It's well know that $a \frac{x}{\log x}\le \pi(x) \le b \frac{x}{\log x}$ for some constant $a,b \in \mathbb{R}$.
There are a lot of ideas to prove it, but I've saw an exercise with following statement :
Prove that if $\sum_{p \le x} \frac{\log p}{p} - \log x = \lambda + o(1)$ , then asymptotic law holds.
I don't know where is the connection between them?

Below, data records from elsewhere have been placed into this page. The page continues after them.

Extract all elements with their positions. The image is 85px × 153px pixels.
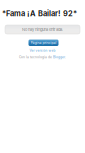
staticText: . bbox=[65, 55, 66, 59]
staticText: *Fama ¡A Bailar! 92* bbox=[2, 9, 77, 18]
staticText: Página principal bbox=[30, 41, 56, 45]
staticText: Blogger bbox=[53, 55, 65, 59]
button[interactable]: Página principal bbox=[28, 40, 58, 46]
staticText: Con la tecnología de bbox=[19, 55, 53, 59]
staticText: Ver versión web bbox=[30, 49, 56, 52]
button[interactable]: Ver versión web bbox=[0, 48, 85, 52]
staticText: No hay ninguna entrada. bbox=[22, 27, 63, 32]
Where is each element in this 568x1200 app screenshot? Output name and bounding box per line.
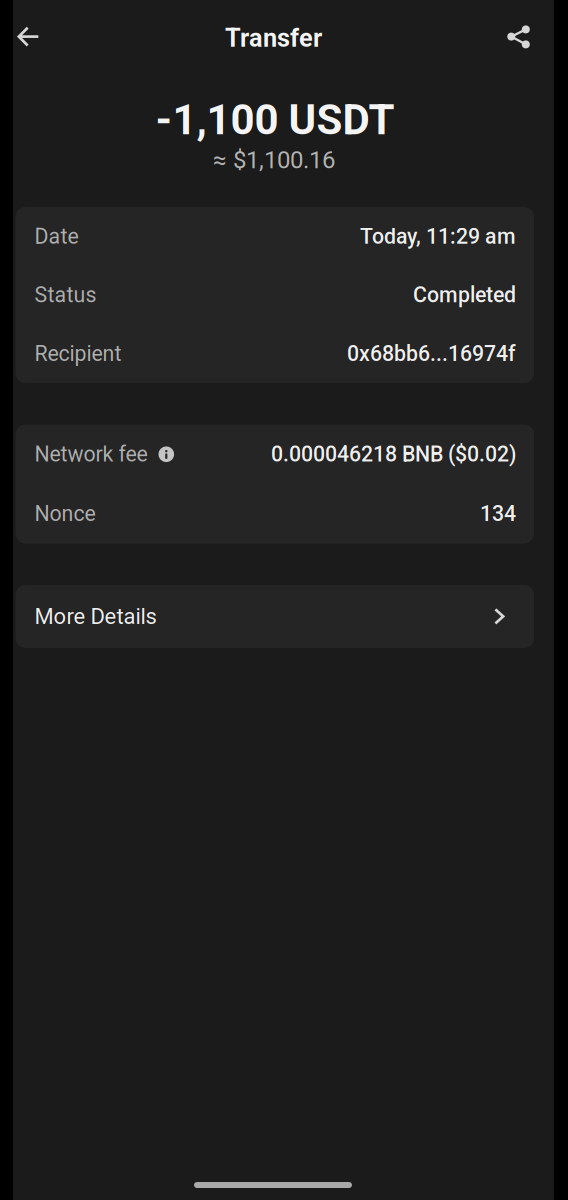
button[interactable]: Back <box>7 15 51 59</box>
button[interactable]: Status <box>16 266 534 324</box>
staticText: 134 <box>480 501 516 526</box>
button[interactable]: Recipient <box>16 324 534 383</box>
button[interactable]: Share <box>496 15 540 59</box>
staticText: More Details <box>34 604 156 629</box>
staticText: 0.000046218 BNB ($0.02) <box>271 442 516 467</box>
button[interactable]: Nonce <box>16 484 534 544</box>
staticText: Date <box>34 224 78 249</box>
staticText: Status <box>34 283 96 308</box>
button[interactable]: Network fee <box>16 424 534 484</box>
staticText: Transfer <box>225 23 322 53</box>
staticText: Today, 11:29 am <box>360 224 516 249</box>
staticText: -1,100 USDT <box>156 95 394 145</box>
staticText: Network fee <box>34 442 148 467</box>
staticText: Nonce <box>34 501 96 526</box>
staticText: 0x68bb6...16974f <box>347 341 516 366</box>
staticText: Completed <box>413 283 516 308</box>
staticText: ≈ $1,100.16 <box>213 146 335 174</box>
button[interactable]: Date <box>16 207 534 266</box>
staticText: Recipient <box>34 341 122 366</box>
button[interactable]: More Details <box>16 585 534 648</box>
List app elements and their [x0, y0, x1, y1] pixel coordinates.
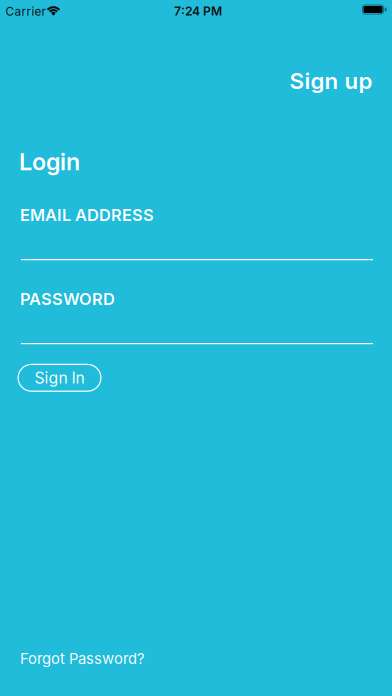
button[interactable]: Sign In — [18, 364, 102, 392]
staticText: PASSWORD — [20, 289, 115, 309]
staticText: Carrier — [6, 4, 46, 19]
staticText: Sign up — [290, 67, 372, 94]
staticText: Sign In — [34, 368, 84, 387]
staticText: Login — [19, 148, 80, 176]
staticText: 7:24 PM — [174, 4, 222, 18]
staticText: EMAIL ADDRESS — [20, 205, 154, 225]
button[interactable]: Sign up — [290, 67, 372, 94]
button[interactable]: Forgot Password? — [20, 650, 145, 668]
staticText: Forgot Password? — [20, 650, 145, 668]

If we know that $$ \sum_{p\leq x}\frac{\log p}{p} = \log(x)-\lambda+o(1) $$ holds, we also know that $$ \sum_{x/2<p\leq x}\frac{\log p}{p} = \log(2)+o(1) $$ holds. All the terms of the above sum are bounded between $\frac{\log(x/2)}{x/2}$ and $\frac{\log(x)}{x}$, so $$ \log(2)+o(1) \geq \left[\pi(x)-\pi(x/2)\right]\frac{\log x}{x}, $$ $$ \log(2)+o(1) \leq \left[\pi(x)-\pi(x/2)\right]\frac{\log(x)}{x/2} $$ or $$ (\log(2)+o(1))\frac{x}{2\log(x)}\leq\pi(x)-\pi(x/2) \leq (\log(2)+o(1))\frac{x}{\log x}.$$ By replacing $x$ with $x/2,x/4,x/8,\ldots$ and summing all these inequality we get $$ A\frac{x}{\log x}\leq \pi(x) \leq B\frac{x}{\log x} $$ as wanted, with $A\approx \log(2)$ and $B\approx 2\log(2)$.